Nevermark · 2025-07-15T04:50:57 1752555057

So their products are so much better, in customer demand terms that they don’t need to rush tech out the door?

Whatever story you want to create, if customers are happy year after year then Apple is serving them well.

Maybe not with same feature dimension balance you want, or other artificial/wishful balances you might make up for them.

(When Apple drops the ball it is usually painful, painfully obvious and most often a result of a deliberate and transparent priority tradeoff. No secret switcherooos or sneaky downgrading. See: Mac Pro for years…)

yieldcrv · 2025-07-15T09:24:59 1752571499

Apple is absolutely fumbling on their AI strategy despite their vertical hardware integration, there is no strategy. Its a known problem inside Apple, not a 4-D chess thing to wow everyone with a refined version in 2030

saagarjha · 2025-07-15T02:01:31 1752544891

They could have shipped a B200 too. Obviously there are reasons they don't do that.
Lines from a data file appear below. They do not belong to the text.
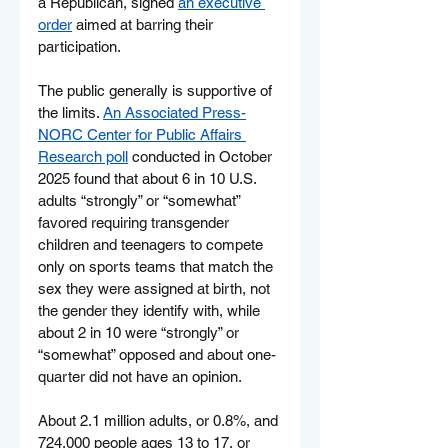
a Republican, signed 
an executive 
order
 aimed at barring their 
participation.
The public generally is supportive of 
the limits. 
An Associated Press-
NORC Center for Public Affairs 
Research poll
 conducted in October 
2025 found that about 6 in 10 U.S. 
adults “strongly” or “somewhat” 
favored requiring transgender 
children and teenagers to compete 
only on sports teams that match the 
sex they were assigned at birth, not 
the gender they identify with, while 
about 2 in 10 were “strongly” or 
“somewhat” opposed and about one-
quarter did not have an opinion.
About 2.1 million adults, or 0.8%, and 
724,000 people ages 13 to 17, or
drcongo · 2025-07-15T08:55:55 1752569755

This was nice to read, I ordered an EVO-X2 a week ago though I'm still waiting for them to actually ship it - I was waiting on a DGX Spark but ended up deciding that was never actually going to ship. Got any good resources for getting the thing up and running with LLMs, diffusion models etc.?

benreesman · 2025-07-15T11:59:02 1752580742

However excited you are, it's merited. Mine took forever too, and it's just completely worth it. It's like a flagship halo product, they won't make another one like this for a while I don't think. You won't be short on compute relative to a trip to best buy for many years.

jitl · 2025-07-15T00:46:57 1752540417

It’s pretty explicitly targeting cloud cluster training in the PR description.

ivape · 2025-07-15T02:24:13 1752546253

If we believe that there’s not enough hardware to meet demand, then one could argue this helps Apple meet demand, even if it’s just by a few percentage points.

adultSwim · 2025-07-15T12:23:22 1752582202

Do you need to copy to load a model from CPU memory into GPU memory?

attentive · 2025-07-15T01:32:07 1752543127

how is it vs m4 mac mini?

nl · 2025-07-15T01:00:10 1752541210

> The catch of course is ROCm isn't there yet (they're seeming serious now though, matter of time).

Competitive AMD GPU neural compute has been any day now for at least 10 years.

bigyabai · 2025-07-15T01:05:35 1752541535

The inference side is fine, nowadays. llama.cpp has had a GPU-agnostic Vulkan backend for a while, it's the training side that tends to be a sticking point for consumer GPUs.